Jornal Estado de Minas

Elevação do nível de oxigênio favoreceu o surgimento do homem

Mudança no ar teria ocorrido há cerca de 630 milhões de anos

Roberta Machado
Amplie e entenda - Foto: Brasília – Há mais de 2 bilhões de anos, os níveis de oxigênio livre na atmosfera da Terra eram insuficientes para a formação da vida diversificada e complexa como a existente hoje. O surgimento dos ancestrais da fauna atual só teria sido possível com uma mudança nos ares do planeta: um crescimento, ainda inexplicado, da concentração do gás, que alimentaria seres com sistemas respiratórios mais complexos e eficientes. Desde que essa teoria foi proposta, no século passado, muitas discussões foram levantadas. Alguns especialistas questionaram se o aumento de oxigênio livre estava ligado ao surgimento de animais mais complexos, pois estimava-se que a oxigenação tivesse ocorrido entre 580 milhões e 550 milhões de anos atrás, quando a diversificação de anfíbios e seres terrestres já havia sido iniciada.
Agora, evidências encontradas na China indicam que o aumento nos níveis de oxigênio possa ter ocorrido 50 milhões de anos antes do que se pensava. Os dados foram obtidos a partir do estudo de três depósitos de xistos retirados da formação Doushantuo (veja mapa) e examinados pelo professor de geologia Ganquing Jiang, da Universidade de Nevada, nos Estados Unidos. As amostras, datadas entre 635 milhões a 630 milhões de anos, têm uma abundância de metais que podem ter se acumulado em um ambiente com uma alta concentração de oxigênio.
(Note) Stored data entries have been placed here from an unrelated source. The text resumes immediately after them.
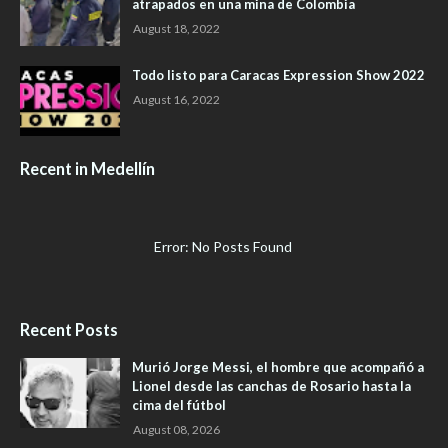
atrapados en una mina de Colombia
August 18, 2022
Todo listo para Caracas Expression Show 2022
August 16, 2022
Recent in Medellín
Error: No Posts Found
Recent Posts
Murió Jorge Messi, el hombre que acompañó a
Lionel desde las canchas de Rosario hasta la
cima del fútbol
August 08, 2026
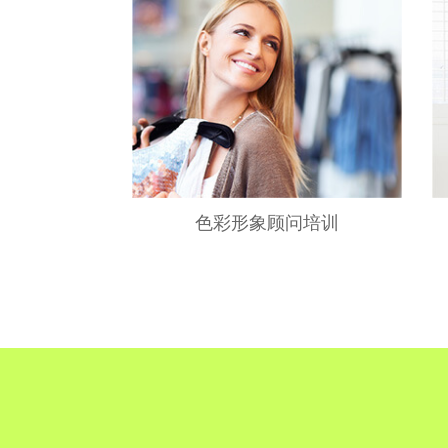
色彩形象顾问培训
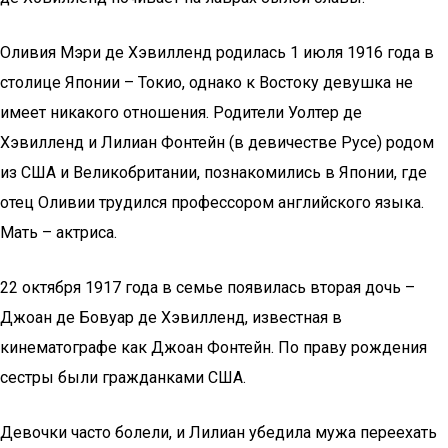
Оливия Мэри де Хэвилленд родилась 1 июля 1916 года в
столице Японии – Токио, однако к Востоку девушка не
имеет никакого отношения. Родители Уолтер де
Хэвилленд и Лилиан Фонтейн (в девичестве Русе) родом
из США и Великобритании, познакомились в Японии, где
отец Оливии трудился профессором английского языка.
Мать – актриса.
22 октября 1917 года в семье появилась вторая дочь –
Джоан де Бовуар де Хэвилленд, известная в
кинематографе как Джоан Фонтейн. По праву рождения
сестры были гражданками США.
Девочки часто болели, и Лилиан убедила мужа переехать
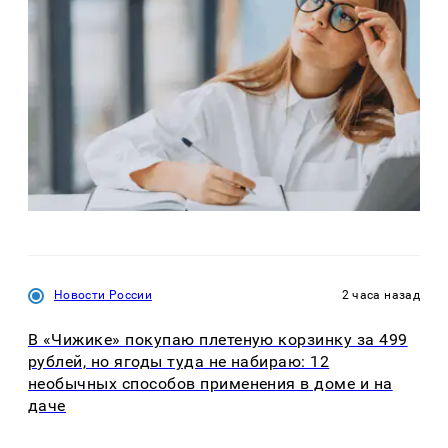
Новости России
2 часа назад
В «Чижике» покупаю плетеную корзинку за 499
рублей, но ягоды туда не набираю: 12
необычных способов применения в доме и на
даче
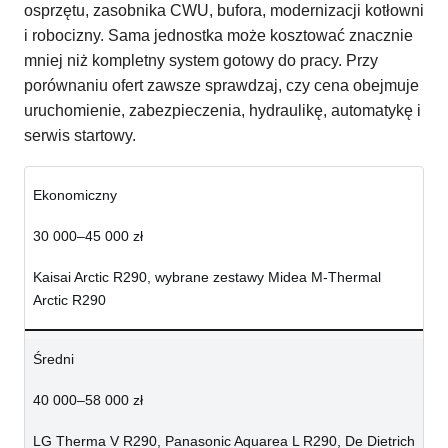
osprzętu, zasobnika CWU, bufora, modernizacji kotłowni
i robocizny. Sama jednostka może kosztować znacznie
mniej niż kompletny system gotowy do pracy. Przy
porównaniu ofert zawsze sprawdzaj, czy cena obejmuje
uruchomienie, zabezpieczenia, hydraulikę, automatykę i
serwis startowy.
Ekonomiczny
30 000–45 000 zł
Kaisai Arctic R290, wybrane zestawy Midea M-Thermal
Arctic R290
Średni
40 000–58 000 zł
LG Therma V R290, Panasonic Aquarea L R290, De Dietrich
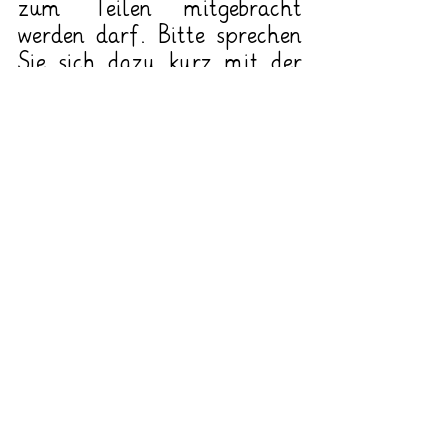
zum Teilen mitgebracht 
werden darf. Bitte sprechen 
Sie sich dazu kurz mit der 
Klassenleitung ab.
Am 
27.05.2025
 findet um 
19:00 Uhr
  die 
diesjährige 
Mitgliederversammlung 
unseres Fördervereins hier in 
der Martin-Luther-Schule 
statt. Wir freuen uns über 
eine rege Beteiligung und 
freuen uns über weitere 
Unterstützung!
Vielen Dank für Ihr 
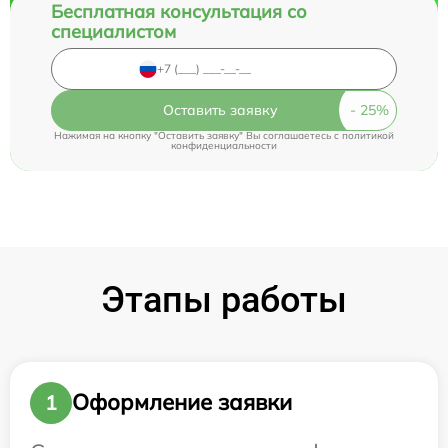
Бесплатная консультация со
специалистом
Оставить заявку
Нажимая на кнопку "Оставить заявку" Вы соглашаетесь c
политикой
конфиденциальности
Этапы работы
Оформление заявки
1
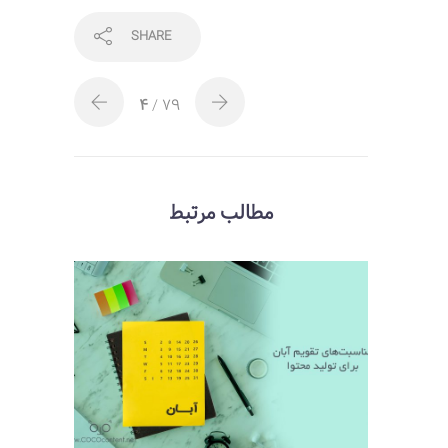
SHARE
4
/ 79
مطالب مرتبط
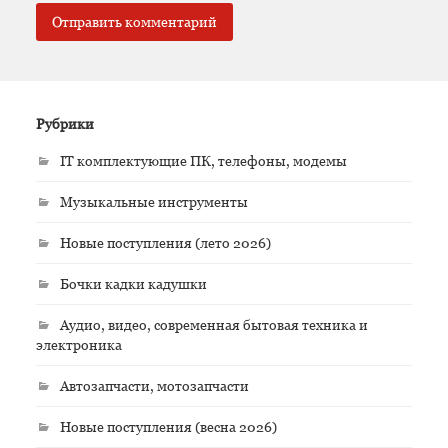
Рубрики
IT комплектующие ПК, телефоны, модемы
Музыкальные инструменты
Новые поступления (лето 2026)
Бочки кадки кадушки
Аудио, видео, современная бытовая техника и
электроника
Автозапчасти, мотозапчасти
Новые поступления (весна 2026)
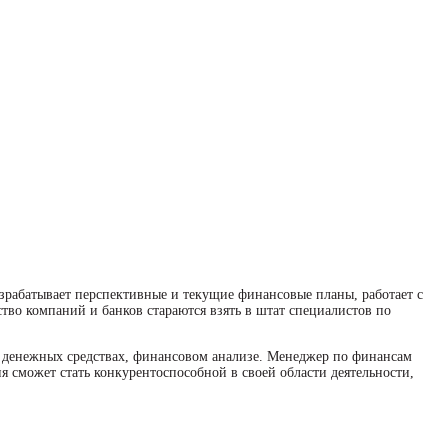
рабатывает перспективные и текущие финансовые планы, работает с
во компаний и банков стараются взять в штат специалистов по
х денежных средствах, финансовом анализе. Менеджер по финансам
 сможет стать конкурентоспособной в своей области деятельности,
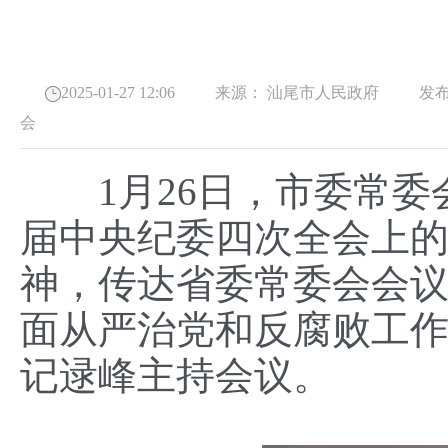
2025-01-27 12:06
来源：
汕尾市人民政府
发布
会
1月26日，市委常委
届中央纪委四次全会上
神，传达省委常委会会
面从严治党和反腐败工
记逯峰主持会议。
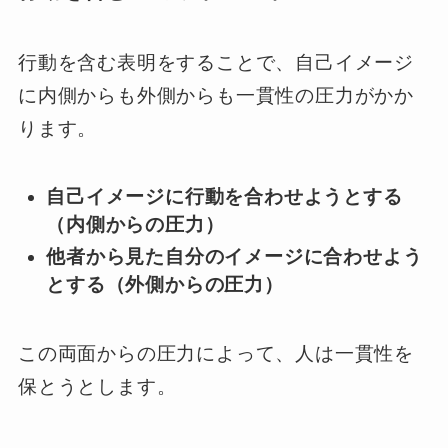
行動を含む表明をすることで、自己イメージ
に内側からも外側からも一貫性の圧力がかか
ります。
自己イメージに行動を合わせようとする
（内側からの圧力）
他者から見た自分のイメージに合わせよう
とする（外側からの圧力）
この両面からの圧力によって、人は一貫性を
保とうとします。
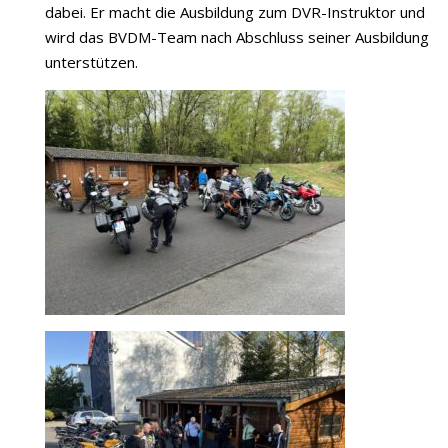
dabei. Er macht die Ausbildung zum DVR-Instruktor und
wird das BVDM-Team nach Abschluss seiner Ausbildung
unterstützen.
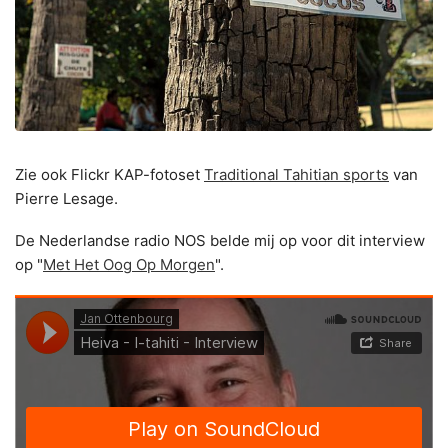
Zie ook Flickr KAP-fotoset
Traditional Tahitian sports
van
Pierre Lesage.
De Nederlandse radio NOS belde mij op voor dit interview
op "
Met Het Oog Op Morgen
".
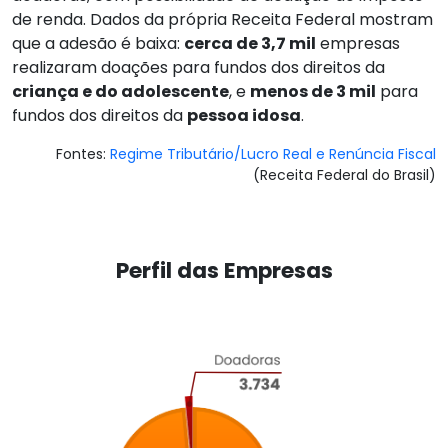
de renda. Dados da própria Receita Federal mostram
que a adesão é baixa:
cerca de 3,7 mil
empresas
realizaram doações para fundos dos direitos da
criança e do adolescente
, e
menos de 3 mil
para
fundos dos direitos da
pessoa idosa
.
Fontes:
Regime Tributário/Lucro Real e Renúncia Fiscal
(Receita Federal do Brasil)
Perfil das Empresas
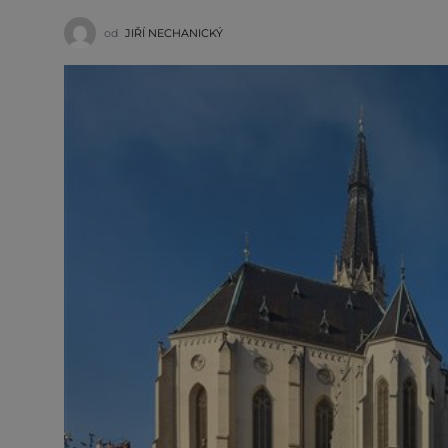
od
JIŘÍ NECHANICKÝ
Com isso, ganha força a teoria de que foi a mudança de ambiente que levou à transformação de bichos e plantas.

“Por mais de três quartos da história da Terra, os níveis de oxigênio na atmosfera e no oceano eram insuficientes para manter a vida animal maior e diversificada. Agora, temos uma evidência direta de que o aumento de oxigênio coincidiu com o aparecimento dos primeiros animais”, diz Jiang.
A transformação teria começado logo depois do fim da era conhecida como “Terra bola de neve”, quando o planeta permaneceu coberto por uma camada de gelo, por milhões de anos.

“As análises de rochas ricas em material orgânicos do Sul da China apontam para um aumento súbito dos níveis de oxigênio no fim dessa era glacial. A descoberta dá uma explicação mais simples para uma ligação entre a era glacial, a oxigenação dos ambientes e a diversificação dos primeiros animais”, justifica o geólogo, que teve seu estudo publicado na revista Nature desta semana.

Variedade Para o biólogo Fabrício Santos, da Universidade Federal de Minas Gerais (UFMG), o sucesso da pesquisa se deve à riqueza do sítio paleontológico estudado. A variedade de materiais de diversas eras encontradas no local, aponta ele, oferece um quadro claro das mudanças evolutivas da Terra. “Os organismos complexos apareceram porque os níveis de oxigênio aumentaram. Eles substituíram muitos dos unicelulares da época, que eram principalmente anaeróbicos”, explica.

Ainda não é certo quanto tempo durou essa abundância de oxigênio. Indícios apontam que os níveis do gás chegaram perto dos atuais, mas especialistas acreditam que a concentração de O2 na atmosfera há cerca de 600 milhões de anos tenha chegado a 32%, bem maior que os 21% atuais. Teria sido isso que possibilitou a existência de insetos com mais de 70cm de comprimento, por exemplo. “Para manter um organismo desse tamanho com uma respiração básica, só mesmo com muita pressão de oxigênio na atmosfera”, resume Mario de Vivo, do Museu de Zoologia da Universidade de São Paulo (USP).

Ao fim do Período Carbonífero, a proporção de oxigênio teria caído, levando esses animais gigantes ao desaparecimento. As razões para essas mudanças também permanecem desconhecidas. Uma hipóteses seria a de muitas atividades vulcânicas alterando o clima. “Eu acho que isso pode ter sido mais gradual”, pondera De Vivo. A única certeza trazida pela descoberta de Jiang, de acordo com os especialistas, é que essa época de transformações foi mais longa do que se imaginava.